Beoordeling door de rechtbank

Totstandkoming van het bestreden besluit
3.1.
Op 21 en 22 juni 2021 hebben eisers elk voor zichzelf verzocht om een subsidie op grond van de Subsidieregeling coronabanen in de zorg 2021 (hierna: de Subsidieregeling 2021). Deze regeling voorziet in de financiering voor het uitvoeren van extra taken als gevolg van de coronabeperkingen en regels. Coronabanen zijn banen waar geen of beperkte scholing voor nodig is, maar die als voornaamste doel hebben om op korte termijn verlichting te bieden aan de cruciale sectoren die overbelast zijn. Er moet worden voorkomen dat deze sectoren stilvallen: dit zou namelijk een grote impact op de maatschappij hebben. Als gevolg van deze aanpak kunnen mensen die op dat moment geen werk hebben of niet naar hun werk kunnen gaan als gevolg van de coronacrisis toch tijdelijk aan de slag.
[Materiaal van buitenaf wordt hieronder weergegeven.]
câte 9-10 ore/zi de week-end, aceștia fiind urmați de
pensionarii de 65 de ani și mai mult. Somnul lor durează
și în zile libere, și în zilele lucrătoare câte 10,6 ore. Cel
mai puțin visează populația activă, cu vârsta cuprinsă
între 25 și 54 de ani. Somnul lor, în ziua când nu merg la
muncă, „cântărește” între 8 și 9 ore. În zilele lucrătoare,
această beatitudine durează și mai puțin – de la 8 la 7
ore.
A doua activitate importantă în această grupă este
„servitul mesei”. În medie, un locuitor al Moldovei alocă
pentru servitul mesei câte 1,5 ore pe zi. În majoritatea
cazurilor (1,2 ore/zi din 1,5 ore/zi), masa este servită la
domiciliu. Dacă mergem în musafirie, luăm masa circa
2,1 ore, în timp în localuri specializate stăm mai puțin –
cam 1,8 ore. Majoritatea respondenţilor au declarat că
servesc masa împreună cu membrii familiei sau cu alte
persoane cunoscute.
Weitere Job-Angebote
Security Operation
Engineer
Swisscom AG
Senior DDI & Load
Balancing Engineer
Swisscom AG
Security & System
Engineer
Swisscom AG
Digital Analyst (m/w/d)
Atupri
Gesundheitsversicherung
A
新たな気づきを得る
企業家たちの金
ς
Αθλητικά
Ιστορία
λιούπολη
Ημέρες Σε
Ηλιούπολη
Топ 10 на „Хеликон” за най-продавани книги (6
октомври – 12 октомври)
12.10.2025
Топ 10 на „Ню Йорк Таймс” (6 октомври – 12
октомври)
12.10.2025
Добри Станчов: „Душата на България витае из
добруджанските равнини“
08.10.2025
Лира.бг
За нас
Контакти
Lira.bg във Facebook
Met deze regeling is ook invulling gegeven aan een motie die oproept tot het creëren van tijdelijke crisisbanen. [1]
3.2.
.Bij afzonderlijke besluiten van 16 september 2021 heeft de minister de aanvragen van eisers ingewilligd en een subsidie verleend van € 283.364,86 respectievelijk € 318.587,62 voor coronabanen in de zorg binnen de periode van 1 juli 2021 tot en met 31 december 2021. Deze bedragen zijn als voorschot verstrekt, in afwachting van de definitieve vaststelling van de subsidie.
3.3.
Eisers hebben de minister op 29 september 2022 verzocht de subsidie definitief vast te stellen.
3.4.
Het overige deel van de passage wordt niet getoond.